As partes, porém, concordaram em pedir ao secretariado da convenção que estudasse como outros mecanismos ambientais multilaterais permitiam o acesso da sociedade civil às negociações, com relatório a ser apresentado na próxima COP.
Apesar da falha em negociar um mecanismo global contra as secas, a convenção conseguiu aprovar um mecanismo de financiamento: a Parceria Global de Resiliência à Seca de Riade, que atraiu compromissos de doação num total de mais de 12 bilhões de dólares para ajudar “80 dos mais vulneráveis países do mundo a construir sua resiliência à seca”, resumiu a ONU.
Para Osama Faqeeha, a iniciativa “vai mover a gestão de secas para além da resposta reativa a crises, através da melhoria de sistemas de alerta precoce, financiamento, avaliações de vulnerabilidade e mitigação dos riscos de seca”. “Este é um momento marcante para o combate internacional à seca, e chamamos os países, companhias, organizações, cientistas, ONGs, instituições financeiras e comunidades para se juntar a esta parceria fundamental”, disse o conselheiro da presidência da COP16 ao site oficial da conferência.
Embora seja um passo considerável, a quantia por si só, não é suficiente. De acordo com um relatório lançado pela convenção no dia 3 dezembro, 2º dia da conferência, o mundo precisa de 2,6 trilhões de dólares em investimentos até 2030 para a restauração de mais de um bilhão de hectares de terras degradadas e para a construção de resiliência às secas – o equivalente a cerca de 1 bilhão de dólares por dia, ou 355 bilhões de dólares por ano. A quantia total, pontua o relatório, é “equivalente ao que o mundo desperdiça a cada ano em subsídios que ferem o meio ambiente”. A falta de financiamento agravaria os efeitos atuais da seca, levando a instabilidades econômicas, insegurança alimentar e migrações forçadas.

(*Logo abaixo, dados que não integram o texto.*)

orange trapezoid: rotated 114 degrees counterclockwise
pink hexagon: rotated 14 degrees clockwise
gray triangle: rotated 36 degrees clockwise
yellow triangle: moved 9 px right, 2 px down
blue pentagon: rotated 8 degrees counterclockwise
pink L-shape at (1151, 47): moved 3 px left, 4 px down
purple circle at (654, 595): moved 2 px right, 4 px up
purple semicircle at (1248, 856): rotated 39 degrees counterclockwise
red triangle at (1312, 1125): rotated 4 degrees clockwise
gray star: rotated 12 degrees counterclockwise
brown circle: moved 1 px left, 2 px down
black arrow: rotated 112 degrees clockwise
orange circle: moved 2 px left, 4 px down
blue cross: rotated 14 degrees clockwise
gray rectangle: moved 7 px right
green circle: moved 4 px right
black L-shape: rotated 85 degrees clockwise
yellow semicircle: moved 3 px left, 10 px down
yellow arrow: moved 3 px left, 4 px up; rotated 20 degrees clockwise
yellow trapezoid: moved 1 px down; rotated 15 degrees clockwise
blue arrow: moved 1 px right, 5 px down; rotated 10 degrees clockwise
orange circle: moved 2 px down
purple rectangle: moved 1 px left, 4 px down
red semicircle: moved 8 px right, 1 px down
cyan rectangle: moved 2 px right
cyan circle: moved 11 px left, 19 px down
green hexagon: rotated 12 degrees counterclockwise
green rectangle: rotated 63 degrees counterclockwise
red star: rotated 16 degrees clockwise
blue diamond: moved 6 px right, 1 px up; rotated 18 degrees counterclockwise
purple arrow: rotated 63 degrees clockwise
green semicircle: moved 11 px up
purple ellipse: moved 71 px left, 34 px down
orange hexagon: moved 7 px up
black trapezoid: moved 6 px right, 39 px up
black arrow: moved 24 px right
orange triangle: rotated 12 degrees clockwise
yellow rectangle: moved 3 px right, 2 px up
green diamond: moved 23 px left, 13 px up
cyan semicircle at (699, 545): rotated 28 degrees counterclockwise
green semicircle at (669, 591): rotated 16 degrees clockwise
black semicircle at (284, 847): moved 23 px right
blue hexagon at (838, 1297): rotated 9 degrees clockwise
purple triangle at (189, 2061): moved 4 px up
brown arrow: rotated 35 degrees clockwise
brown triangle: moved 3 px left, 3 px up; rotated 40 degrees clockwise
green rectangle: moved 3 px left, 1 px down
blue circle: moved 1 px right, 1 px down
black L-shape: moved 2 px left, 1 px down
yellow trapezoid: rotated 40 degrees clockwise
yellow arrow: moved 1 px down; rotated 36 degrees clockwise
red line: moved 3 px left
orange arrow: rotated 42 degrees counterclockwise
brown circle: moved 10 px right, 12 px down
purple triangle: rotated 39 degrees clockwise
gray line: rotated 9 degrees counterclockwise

Apesar da falta de consenso sobre um mecanismo global contra secas, o secretário-executivo da convenção, Ibrahim Thiaw, se disse “cheio de esperança” com a Parceria Global de Resiliência à Seca de Riade. “As 39 importantes decisões que foram adotadas nesta COP servirão de orientação não apenas a todos os governos do mundo, mas também ao setor privado, povos indígenas e comunidades locais”, acrescentou Thiaw, que lembrou também que a COP foi um chamado à ação, e que soluções “estão ao nosso alcance”, mas dependem de “vontade política”.